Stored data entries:

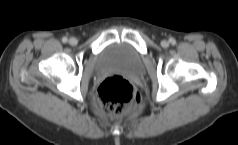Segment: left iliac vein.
<instances>
[{
	"label": "left iliac vein",
	"instance_id": "1",
	"mask_svg": "<svg viewBox=\"0 0 238 145\" xmlns=\"http://www.w3.org/2000/svg\"><path fill=\"white\" fill-rule=\"evenodd\" d=\"M161 45L162 47L167 48L169 46V42L167 40H162Z\"/></svg>",
	"mask_w": 238,
	"mask_h": 145
}]
</instances>
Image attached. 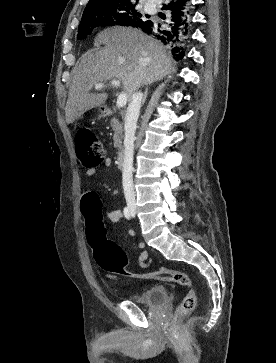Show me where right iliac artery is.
Masks as SVG:
<instances>
[{
  "label": "right iliac artery",
  "mask_w": 276,
  "mask_h": 363,
  "mask_svg": "<svg viewBox=\"0 0 276 363\" xmlns=\"http://www.w3.org/2000/svg\"><path fill=\"white\" fill-rule=\"evenodd\" d=\"M123 213H124V216L127 218V219H130L131 217V212L129 210L128 207H125L124 210H123Z\"/></svg>",
  "instance_id": "obj_1"
}]
</instances>
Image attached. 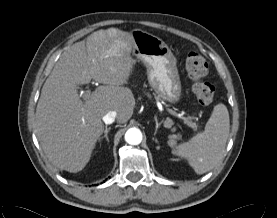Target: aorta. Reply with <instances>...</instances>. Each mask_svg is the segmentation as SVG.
Returning a JSON list of instances; mask_svg holds the SVG:
<instances>
[{"instance_id":"obj_1","label":"aorta","mask_w":277,"mask_h":218,"mask_svg":"<svg viewBox=\"0 0 277 218\" xmlns=\"http://www.w3.org/2000/svg\"><path fill=\"white\" fill-rule=\"evenodd\" d=\"M125 141L130 145H138L142 141V133L138 128H130L125 133Z\"/></svg>"}]
</instances>
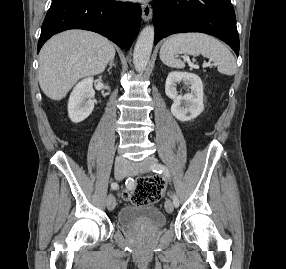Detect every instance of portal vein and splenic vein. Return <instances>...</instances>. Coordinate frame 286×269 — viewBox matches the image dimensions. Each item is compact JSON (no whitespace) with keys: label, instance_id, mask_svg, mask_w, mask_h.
Masks as SVG:
<instances>
[{"label":"portal vein and splenic vein","instance_id":"18ae733b","mask_svg":"<svg viewBox=\"0 0 286 269\" xmlns=\"http://www.w3.org/2000/svg\"><path fill=\"white\" fill-rule=\"evenodd\" d=\"M185 58L188 59V57H185ZM202 66H203V68H206V67L210 66V64L207 62H204Z\"/></svg>","mask_w":286,"mask_h":269}]
</instances>
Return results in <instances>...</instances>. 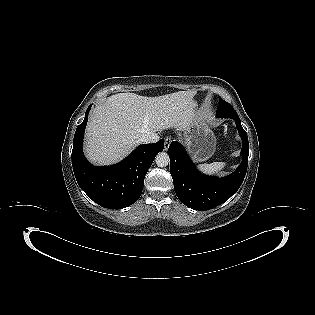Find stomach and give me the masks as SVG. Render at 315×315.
I'll use <instances>...</instances> for the list:
<instances>
[{
	"instance_id": "1",
	"label": "stomach",
	"mask_w": 315,
	"mask_h": 315,
	"mask_svg": "<svg viewBox=\"0 0 315 315\" xmlns=\"http://www.w3.org/2000/svg\"><path fill=\"white\" fill-rule=\"evenodd\" d=\"M185 140L188 151L197 162L207 160L215 151L216 140L214 134L201 117H197L190 122L185 132Z\"/></svg>"
}]
</instances>
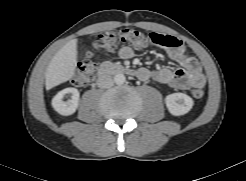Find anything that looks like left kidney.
Listing matches in <instances>:
<instances>
[{"mask_svg": "<svg viewBox=\"0 0 246 181\" xmlns=\"http://www.w3.org/2000/svg\"><path fill=\"white\" fill-rule=\"evenodd\" d=\"M165 104L172 115L181 116L191 110L194 102L190 96L184 93H173L166 96Z\"/></svg>", "mask_w": 246, "mask_h": 181, "instance_id": "obj_1", "label": "left kidney"}]
</instances>
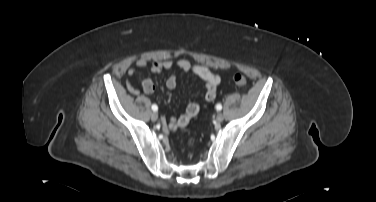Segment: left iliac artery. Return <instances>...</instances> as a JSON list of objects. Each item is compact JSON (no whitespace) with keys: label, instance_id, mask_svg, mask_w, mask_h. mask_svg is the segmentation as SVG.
Returning <instances> with one entry per match:
<instances>
[{"label":"left iliac artery","instance_id":"left-iliac-artery-1","mask_svg":"<svg viewBox=\"0 0 376 202\" xmlns=\"http://www.w3.org/2000/svg\"><path fill=\"white\" fill-rule=\"evenodd\" d=\"M216 109H217V110H221V109H222V105H221V104H217V105H216Z\"/></svg>","mask_w":376,"mask_h":202}]
</instances>
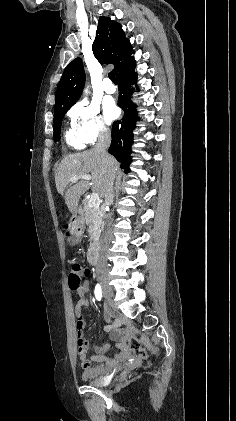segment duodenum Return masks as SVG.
<instances>
[{
	"mask_svg": "<svg viewBox=\"0 0 236 421\" xmlns=\"http://www.w3.org/2000/svg\"><path fill=\"white\" fill-rule=\"evenodd\" d=\"M87 256H88V260L90 261L91 264H93V265L97 264V262H98V252H97L96 245L94 243H92L90 245V247L88 249ZM120 345L122 347L125 346L123 341L120 343ZM104 350H106L105 347H104ZM123 359H124V354H120L115 359H109L104 354L95 355V356L92 357V360L97 361V362H104V363H106V367L94 368V369H92V373L93 374H99V373L110 372Z\"/></svg>",
	"mask_w": 236,
	"mask_h": 421,
	"instance_id": "duodenum-1",
	"label": "duodenum"
}]
</instances>
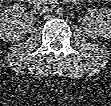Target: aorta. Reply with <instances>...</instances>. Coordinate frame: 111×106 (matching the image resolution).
Returning <instances> with one entry per match:
<instances>
[{"label":"aorta","mask_w":111,"mask_h":106,"mask_svg":"<svg viewBox=\"0 0 111 106\" xmlns=\"http://www.w3.org/2000/svg\"><path fill=\"white\" fill-rule=\"evenodd\" d=\"M55 12H56V14H57L58 16H62V15L64 14V10H63V8H61V7L57 8V9L55 10Z\"/></svg>","instance_id":"762f6f07"}]
</instances>
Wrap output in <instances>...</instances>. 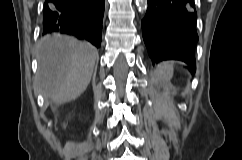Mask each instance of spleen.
Listing matches in <instances>:
<instances>
[{
  "label": "spleen",
  "instance_id": "spleen-1",
  "mask_svg": "<svg viewBox=\"0 0 242 160\" xmlns=\"http://www.w3.org/2000/svg\"><path fill=\"white\" fill-rule=\"evenodd\" d=\"M173 76V66L170 63H162L156 70L158 80L168 83ZM168 86L166 87V95H168Z\"/></svg>",
  "mask_w": 242,
  "mask_h": 160
}]
</instances>
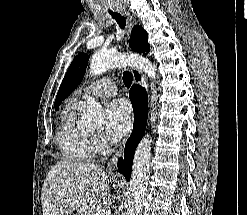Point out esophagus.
Segmentation results:
<instances>
[{
	"instance_id": "obj_1",
	"label": "esophagus",
	"mask_w": 247,
	"mask_h": 215,
	"mask_svg": "<svg viewBox=\"0 0 247 215\" xmlns=\"http://www.w3.org/2000/svg\"><path fill=\"white\" fill-rule=\"evenodd\" d=\"M125 14L127 15L130 25H129V32L131 30L132 25L135 23V21L133 20V17L130 15L129 12L124 11ZM131 73L133 76V83L138 85V86H146V80L145 77L142 75L141 71L135 67L131 68ZM124 149V147L120 148V152H122V150ZM109 171H114L116 169V156H114L109 162H108V166H107Z\"/></svg>"
}]
</instances>
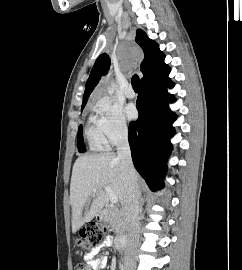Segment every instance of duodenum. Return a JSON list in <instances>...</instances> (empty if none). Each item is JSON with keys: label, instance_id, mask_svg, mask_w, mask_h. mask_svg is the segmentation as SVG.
I'll use <instances>...</instances> for the list:
<instances>
[{"label": "duodenum", "instance_id": "duodenum-1", "mask_svg": "<svg viewBox=\"0 0 242 270\" xmlns=\"http://www.w3.org/2000/svg\"><path fill=\"white\" fill-rule=\"evenodd\" d=\"M106 211L105 210H102V211H100L99 213H98V216L100 217V218H103L105 215H106ZM116 245H117V247L119 248V249H121V250H124L125 248H126V246H127V238H126V236H124V235H121L119 238H118V240H117V242H116Z\"/></svg>", "mask_w": 242, "mask_h": 270}]
</instances>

How to complete this task: Reproduce nothing but the lines that run from the line containing "Segment every instance" through the last line of the records, inclusive. Omit the pictures.

Response to the exercise:
Segment every instance of duodenum. Return a JSON list in <instances>...</instances> (empty if none). Each item is JSON with keys: label, instance_id, mask_svg, mask_w, mask_h. mask_svg is the segmentation as SVG.
I'll use <instances>...</instances> for the list:
<instances>
[{"label": "duodenum", "instance_id": "duodenum-1", "mask_svg": "<svg viewBox=\"0 0 242 270\" xmlns=\"http://www.w3.org/2000/svg\"><path fill=\"white\" fill-rule=\"evenodd\" d=\"M106 211L105 210H102V211H100L99 213H98V216L100 217V218H103L105 215H106ZM116 245H117V247L119 248V249H121V250H124L125 248H126V246H127V238H126V236H124V235H121L119 238H118V240H117V242H116Z\"/></svg>", "mask_w": 242, "mask_h": 270}]
</instances>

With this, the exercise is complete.